__Exercise goal__. Each entry below must be repeated exactly, with pictures left out.

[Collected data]
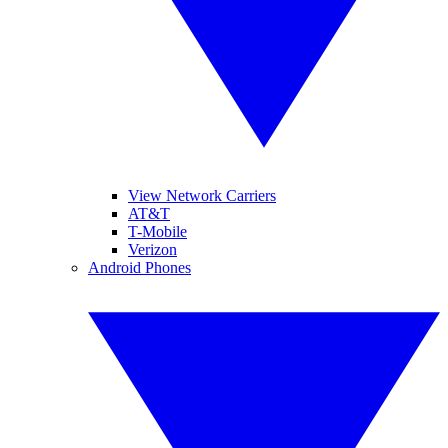
View Network Carriers
AT&T
T-Mobile
Verizon
Android Phones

__Exercise response__.
View Network Carriers
AT&T
T-Mobile
Verizon
Android Phones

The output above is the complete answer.